Can I use strlen of a const char* in a loop like this and expect O(n) time complexity, or would it result in O(n^2)? I think it looks cleaner than using a variable for the string length.

void send_str( const char* data ) {
    for (uint8_t i = 0; i < strlen(data); i++)
        send_byte( data[i] );
}

Does it depend on the optimization level?

Was it helpful?

Solution

I don't think you can ever depend on an optimization happening.

Why not do it like this, if you really want to avoid an extra variable:

void send_str(const char *data)
{
  for(size_t i = strlen(data); i != 0; --i)
    send_byte(*data++);
}

Or, less silly, and more like an actual production-quality C program:

void send_str(const char *data)
{
  while(*data != '\0')
    send_byte(*data++);
}

There's no point at all in iterating over the characters twice, so don't call strlen() at all, detect the end-of-string yourself.

OTHER TIPS

The compiler might optimize that, but perhaps not to the point you want it to. Obviously depending on the compiler version and the optimization level.

you might consider using the MELT probe to understand what GCC is doing with your code (e.g. what internal Gimple representation is it transformed to by the compiler). Or gcc -fverbose-asm -O -S to get the produced assembler code.

However, for your example, it is simpler to code:

 void send_str(const char*data) {
    for (const char*p = data; *p != 0; p++)
        send_byte(*p);
 }

If the definition of send_byte() is not available when this code is compiled (eg. it's in another translation unit), then this probably can't be optimised in the way you describe. This is because the const char * pointer doesn't guarantee that the object pointed to really is const, and therefore the send_byte() function could legally modify it (send_byte() may have access to that object via a global variable).
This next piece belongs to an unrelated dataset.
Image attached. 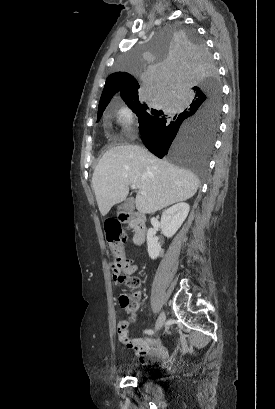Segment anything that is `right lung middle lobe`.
<instances>
[{"label":"right lung middle lobe","mask_w":275,"mask_h":409,"mask_svg":"<svg viewBox=\"0 0 275 409\" xmlns=\"http://www.w3.org/2000/svg\"><path fill=\"white\" fill-rule=\"evenodd\" d=\"M145 48L118 57L113 73H143L145 67L136 59H152L154 70H146L143 78L146 90L183 92L123 100L139 118L144 145L160 162L184 165L206 182L221 116V84L212 54L193 24H166L165 30L148 36Z\"/></svg>","instance_id":"obj_1"}]
</instances>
For example, were send_byte() defined like so:

int count;
char str[10];

void send_byte(char c)
{
    if (c == 'X')
        str[2] = 0;
    count++;
}

and we called the provided send_str() function like so:

count = 0;
strcpy(str, "AXAXAX");
send_str(str);

then the result in count must be 2. If the compiler hoisted the strlen() call in send_str() out of the loop, then it would instead be 6 - so this would not be a legal transform for the compiler to make.